TASK BRIEF | Print exactly the lines below between the line containing "Name or Words" and the line containing "recruitment?", counting both of those lines. Leave pictures out.

[[ RECORDS PROVIDED, beginning ]]

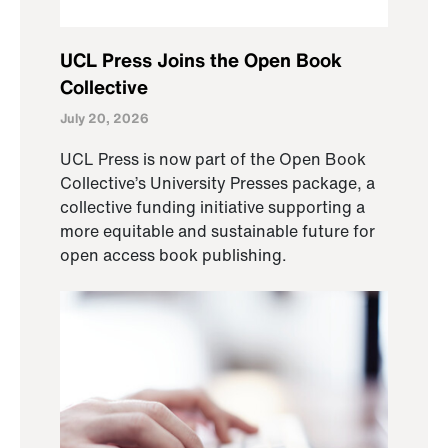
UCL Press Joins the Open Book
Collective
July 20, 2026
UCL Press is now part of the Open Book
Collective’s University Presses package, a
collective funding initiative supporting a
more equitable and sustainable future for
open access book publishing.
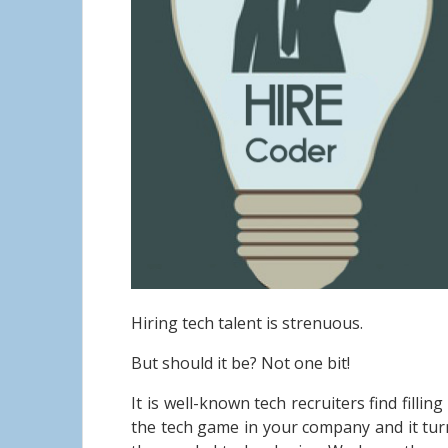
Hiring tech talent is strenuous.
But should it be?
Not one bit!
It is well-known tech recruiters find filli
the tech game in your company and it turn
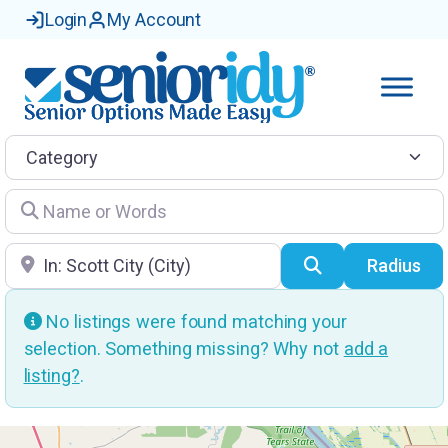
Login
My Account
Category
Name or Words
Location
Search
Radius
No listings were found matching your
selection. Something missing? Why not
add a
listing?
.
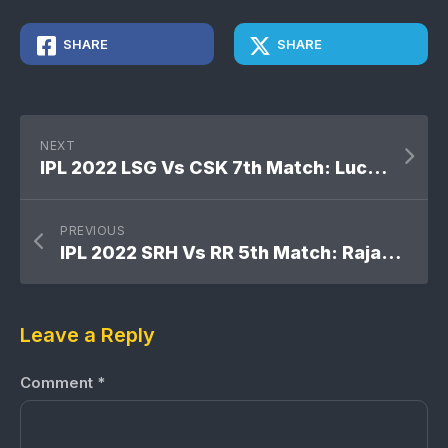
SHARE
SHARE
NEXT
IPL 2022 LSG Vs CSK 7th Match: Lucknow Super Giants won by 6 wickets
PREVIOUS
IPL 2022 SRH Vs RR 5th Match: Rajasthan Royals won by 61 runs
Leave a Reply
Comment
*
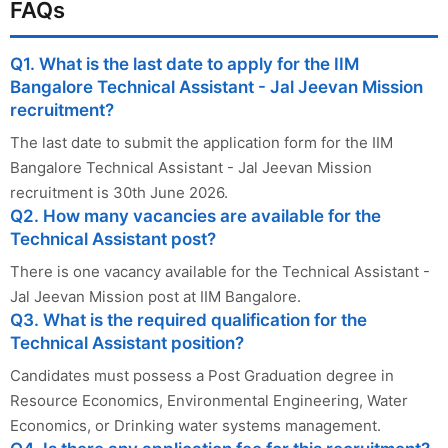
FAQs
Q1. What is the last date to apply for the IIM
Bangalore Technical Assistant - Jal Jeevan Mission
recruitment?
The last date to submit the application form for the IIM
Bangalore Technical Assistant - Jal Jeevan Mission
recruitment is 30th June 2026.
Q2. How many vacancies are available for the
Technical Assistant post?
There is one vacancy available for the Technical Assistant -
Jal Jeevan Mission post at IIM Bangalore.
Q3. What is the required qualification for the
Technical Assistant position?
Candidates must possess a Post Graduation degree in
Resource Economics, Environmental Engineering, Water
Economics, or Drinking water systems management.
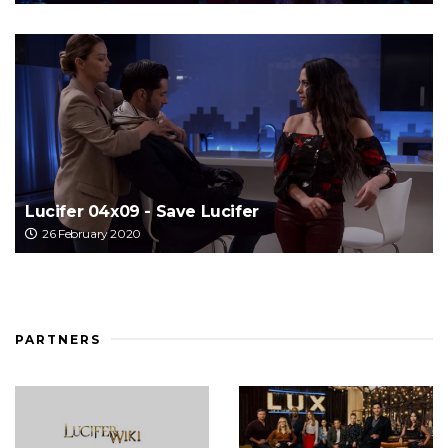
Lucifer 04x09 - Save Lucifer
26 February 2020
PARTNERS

[[ RECORDS PROVIDED, end ]]

RESULT OF THE EXERCISE |
Name or Words
Location
Search
Radius
No listings were found matching your
selection. Something missing? Why not
add a
listing?
.
SHARE
SHARE
NEXT
IPL 2022 LSG Vs CSK 7th Match: Lucknow Super Giants won by 6 wickets
PREVIOUS
IPL 2022 SRH Vs RR 5th Match: Rajasthan Royals won by 61 runs
Leave a Reply
Comment
*
FAQs
Q1. What is the last date to apply for the IIM
Bangalore Technical Assistant - Jal Jeevan Mission
recruitment?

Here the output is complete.